Midwife Born Soon After Equal Pay Act Came Into Force Still Waits For Pay Equity
In Aotearoa in October 1972, poet JK Baxter died, Donny Osmond had the #1 hit with Puppy Love, Norman Kirk was about to be elected as Prime Minister, and the Equal Pay Act came into being.
50 years ago on October 20th, the Act was passed “to make provision for the removal and prevention of discrimination, based on the sex of the employees, in the rates of remuneration of males and females in paid employment”.
Nelson midwife, Elizabeth Winterbee, an organiser of tomorrow’s commemoration event on Parliament grounds (Thursday 1-2pm), was born not long after the Act was passed.
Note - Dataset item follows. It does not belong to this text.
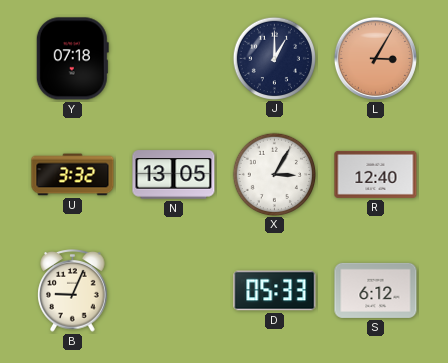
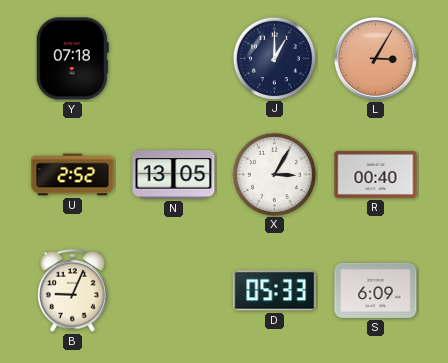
U: 3:32 -> 2:52
R: 12:40 -> 00:40
S: 6:12 -> 6:09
She is still waiting for pay equality.
“New Zealand’s national gender pay gap has been reducing over the past 25 years, but progress has slowed in the last five years,” she says. “For any country in the 21st century this is wrong and in Aotearoa New Zealand with our suffrage history and a number of high-profile women in very senior roles, it’s inexcusable.”
Ms Winterbee was on the oversight group of the Midwifery Pay Equity claim. Her union, MERAS (the Midwives’ Union), has twice taken legal action against the DHBs and the Ministry of Health – firstly because the employer refused to acknowledge GPs as a potential comparator for midwives, and secondly to challenge delays in progressing the midwives’ claim.
MERAS is currently seeking mediation over issues with Te Whatu Ora in relation to comparators.
Union co-leader - Industrial, Jill Ovens, says women have historically been employed in a limited range of occupations, where the tasks and skills required are seen as an extension of traditional unpaid work of women.
“So called “Women’s work” has historically been underpaid because our work is not valued as highly as work predominantly performed by men,” she says. “Midwives have been underpaid and undervalued because they are almost all women and they were seen as a sub-set of nurses, who also suffer from historical undervaluing. Here we are fifty years after the Act was passed to stop this discrimination and it’s still happening. That’s beyond disappointing.”
Elizabeth Winterbee agrees.
“It may be fifty years on, but we will continue to fight for what is right because if we don’t, there are long-term far-reaching consequences. I don’t want, on my conscience, for future midwives – 10, 20, 30 or more years ahead – to look back and realise we could have done more,” she says.